2013/11/16(土) 天候:快晴
コース:車坂峠-トーミの頭-黒斑山-蛇骨岳-仙人岳-Jバンド-前掛山-前掛山登山口-湯ノ平口-トーミの頭-車坂峠
7:30出発、15:25帰着 7時間55分
前日の天気予報では、中部日本は一様に高気圧に覆われた爽やかな秋晴れで、まさに小春日和とのことです。本来の予定ならば紅葉ど真ん中の十月中旬に訪れるはずであった浅間山、しかしながら前回記述した通りでそれが叶わず、満を持して初冬の訪問となるはずでした。しかし前日から未明に掛けて降ったことであろう雪により、初冬の予定が真冬のそれに変わってしまったまさかの雪山登山です。
早朝から4時間にも及ぶロングドライブは、中央道長坂ICを降りてからの一般道が長いこと長いこと。道中退屈な思いをしながら順調に車を走らせましたが、登山口のある車坂峠の4km程手前から路肩の積雪が目立ち始め、2km程手前からは夏タイヤ装着の我愛車では太刀打ちできぬ程の路面凍結となり、仕方なしにチェーン装着です。想像を超えるまさかの気象状況に困惑してしまいますが、万が一を考えチェーンを積んでおいて大正解でした。そして車で進むことを諦めて、ツルツルの路面を歩いて登山口を目指すと云う二人連れに声を掛け、彼らを同乗させてガリガリとアイスバーンを踏みしめて進み車坂峠に到着です。
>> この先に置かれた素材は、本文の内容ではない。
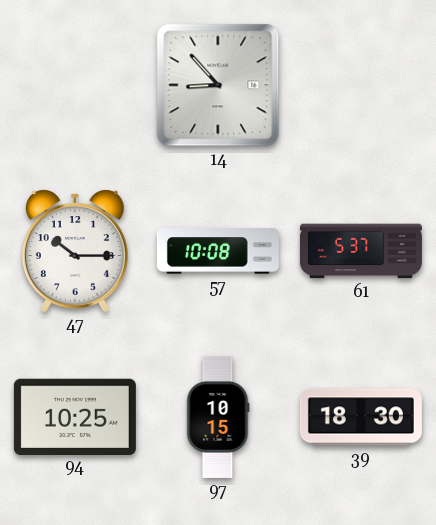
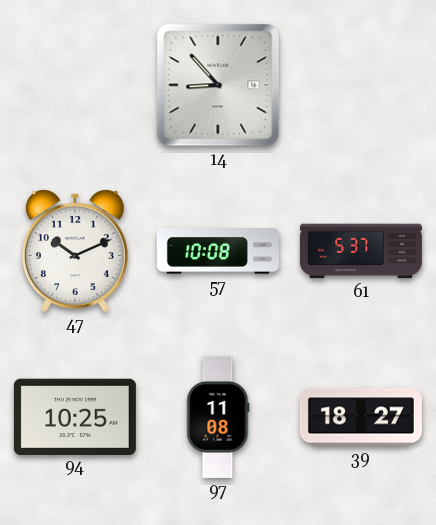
47: 10:15 -> 10:11
97: 10:15 -> 11:08
39: 18:30 -> 18:27
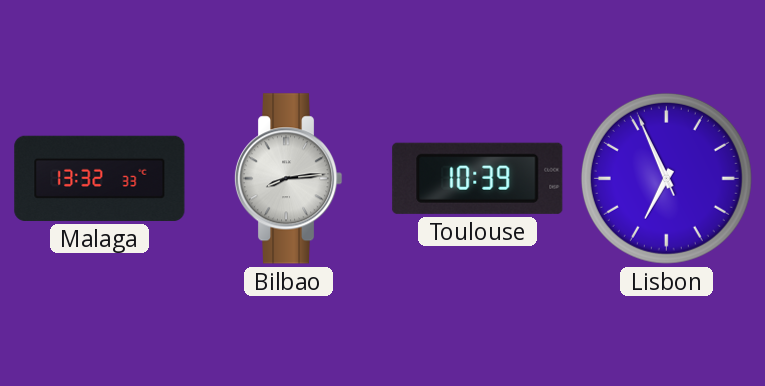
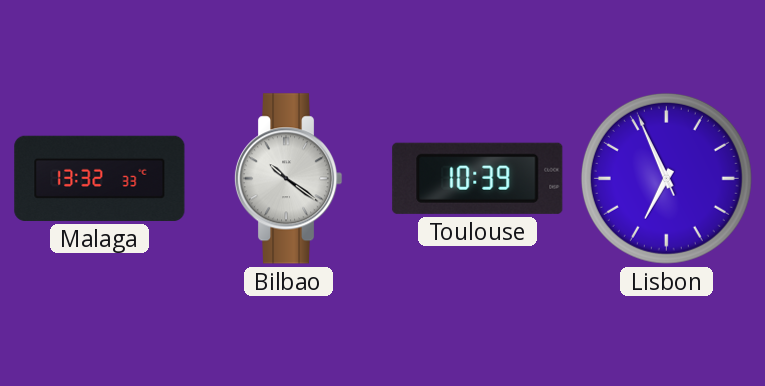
Bilbao: 8:14 -> 10:21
白銀の世界からの山行開始は、軽アイゼンは持参しているとは云え、雪山用の装備は不十分で多少の不安を残します。そしてまずはトーミの頭を目指し、眺望に恵まれていると云われる“表コース”を進みます。辺りは一面の雪化粧ですが、見上げた空は抜群の青さを誇り加えて風も穏やかです。天気予報通りの最高の秋晴れで、歩き始めると寒さを感じることはありません。15cm程積もった未だ踏みつけられてはいない新雪の登山道は歩きやすく、軽アイゼンの装着は不要の様子です。そして朝の澄んだ空気と明るい日差しの中を進み、正面に浅間山の絶景が見て取れるトーミの頭に到着です。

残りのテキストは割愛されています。